The London-based EBRD was formed in 1991 to help former communist nations in their transition to market economies. It tends to invest in private enterprises together with commercial partners.

“Growth prospects for the economies in the EBRD region have improved, but concerns are growing about the possible fallout from sovereign debt problems in some euro zone countries and inflationary pressures are emerging as a new risk,” the bank said in a statement.

The bank was holding a two-day meeting in the Kazakh capital Astana to discuss an expansion of its zone of activities to include North African countries following the region’s uprisings.
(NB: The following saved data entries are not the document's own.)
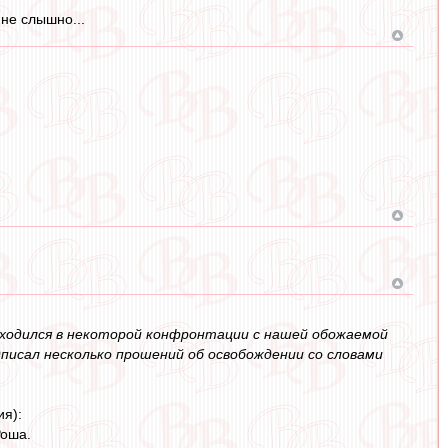
 не слышно...
аходился в некоторой конфронтации с нашей обожаемой
дписал несколько прошений об освобождении со словами
я):
Роша.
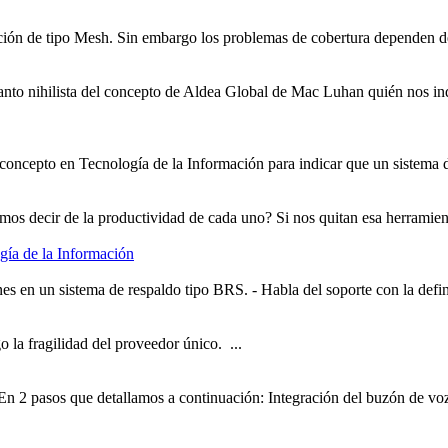
ción de tipo Mesh. Sin embargo los problemas de cobertura dependen del
n tanto nihilista del concepto de Aldea Global de Mac Luhan quién nos i
un concepto en Tecnología de la Información para indicar que un sistema 
emos decir de la productividad de cada uno? Si nos quitan esa herramie
gía de la Información
ones en un sistema de respaldo tipo BRS. - Habla del soporte con la def
o la fragilidad del proveedor
único
. ...
n 2 pasos que detallamos a continuación: Integración del buzón de voz 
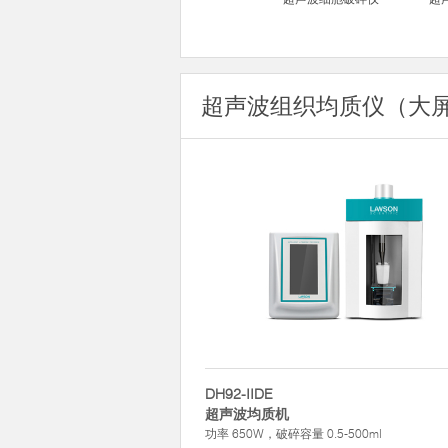
超声波组织均质仪（大
DH92-IIDE
超声波均质机
功率 650W，破碎容量 0.5-500ml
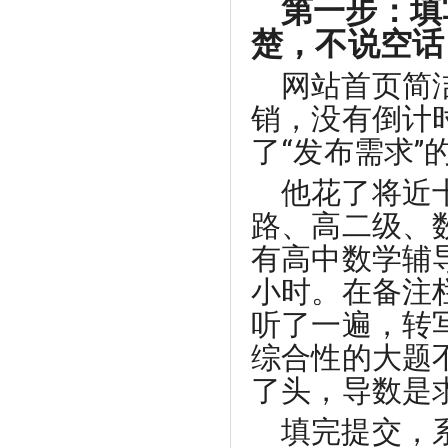
第一步：填
楚，不说空话
网站首页简
销，没有倒计
了“发布需求
他花了将近
路、高二级、
有高中数学辅
小时。在备注
听了一遍，转
综合性的大题
了头，导数是
填完提交，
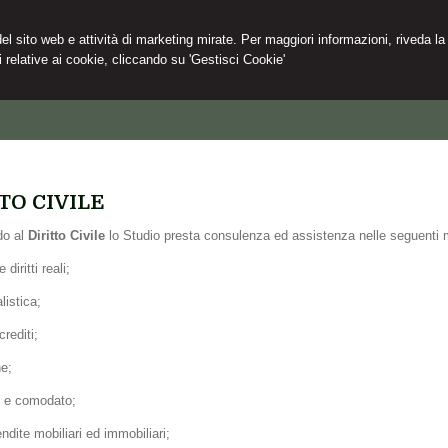
 del sito web e attività di marketing mirate. Per maggiori informazioni, riveda la
 relative ai cookie, cliccando su 'Gestisci Cookie'
TO CIVILE
do al
Diritto Civile
lo Studio presta consulenza ed assistenza nelle seguenti 
 diritti reali;
listica;
crediti;
e;
e e comodato;
dite mobiliari ed immobiliari;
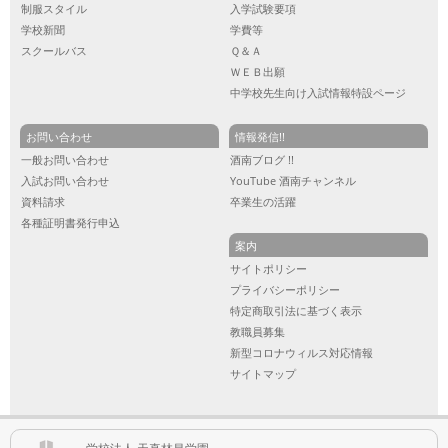
制服スタイル
入学試験要項
学校新聞
学費等
スクールバス
Ｑ＆Ａ
ＷＥＢ出願
中学校先生向け入試情報特設ページ
お問い合わせ
情報発信!!
一般お問い合わせ
酒南ブログ !!
入試お問い合わせ
YouTube 酒南チャンネル
資料請求
卒業生の活躍
各種証明書発行申込
案内
サイトポリシー
プライバシーポリシー
特定商取引法に基づく表示
教職員募集
新型コロナウィルス対応情報
サイトマップ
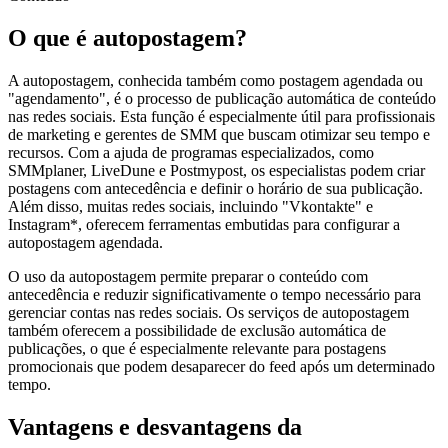
O que é autopostagem?
A autopostagem, conhecida também como postagem agendada ou
"agendamento", é o processo de publicação automática de conteúdo
nas redes sociais. Esta função é especialmente útil para profissionais
de marketing e gerentes de SMM que buscam otimizar seu tempo e
recursos. Com a ajuda de programas especializados, como
SMMplaner, LiveDune e Postmypost, os especialistas podem criar
postagens com antecedência e definir o horário de sua publicação.
Além disso, muitas redes sociais, incluindo "Vkontakte" e
Instagram*, oferecem ferramentas embutidas para configurar a
autopostagem agendada.
O uso da autopostagem permite preparar o conteúdo com
antecedência e reduzir significativamente o tempo necessário para
gerenciar contas nas redes sociais. Os serviços de autopostagem
também oferecem a possibilidade de exclusão automática de
publicações, o que é especialmente relevante para postagens
promocionais que podem desaparecer do feed após um determinado
tempo.
Vantagens e desvantagens da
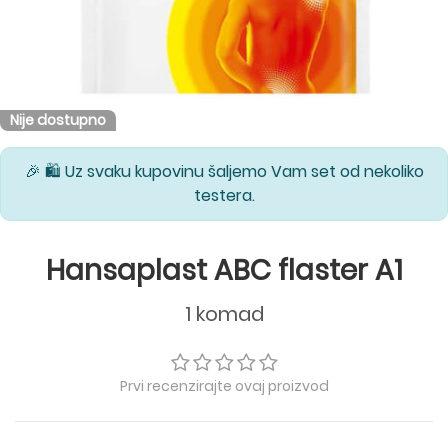
Nije dostupno
🎉 🛍️ Uz svaku kupovinu šaljemo Vam set od nekoliko
testera.
Hansaplast ABC flaster A1
1 komad
Prvi recenzirajte ovaj proizvod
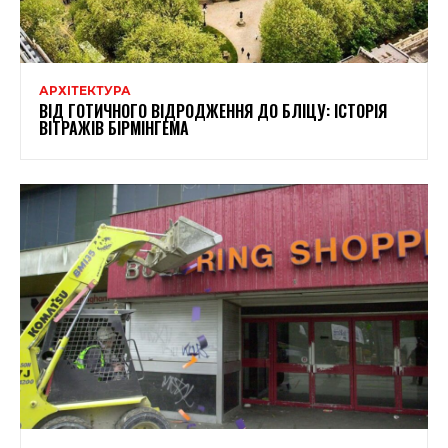
АРХІТЕКТУРА
ВІД ГОТИЧНОГО ВІДРОДЖЕННЯ ДО БЛІЦУ: ІСТОРІЯ
ВІТРАЖІВ БІРМІНГЕМА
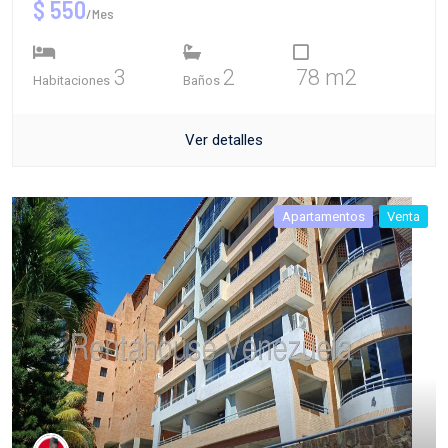
$ 550
/Mes
3
2
78 m2
Habitaciones
Baños
Ver detalles
Apartamentos
Venta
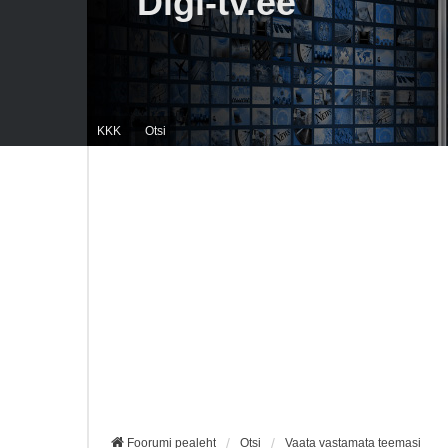
Digi-tv.ee
KKK
Otsi
Foorumi pealeht
Otsi
Vaata vastamata teemasi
The EBRD began the meeting by focusing on the economic changes affecting the 60-odd nations that hold a stake in the bank.

It issued a carefully-worded statement that balanced the optimistic forecast with gloomy warnings about what could go wrong for the region if Western Europe fails to recover from its debt crunch.

Growth was seen picking up on the back of stronger consumer consumption and a recovering labour market.

“Domestic demand, rather than exports, is now driving the recovery,” the bank said.

It added that other positive factors included “the fact that the weakening of the labour markets is bottoming out in many countries” and that credit growth was picking up in Russia and parts of Eastern Europe and the Caucasus.

But it also cautioned that this greater activity was dangerously dependent on the region’s ability to withstand the effects of the fiscal crises affecting nations such as Portugal and Greece.

“Looking to specific risks, the EBRD report points to possible financial turmoil as a contagion risk for countries with financial systems that are deeply integrated with the euro zone,” the statement said.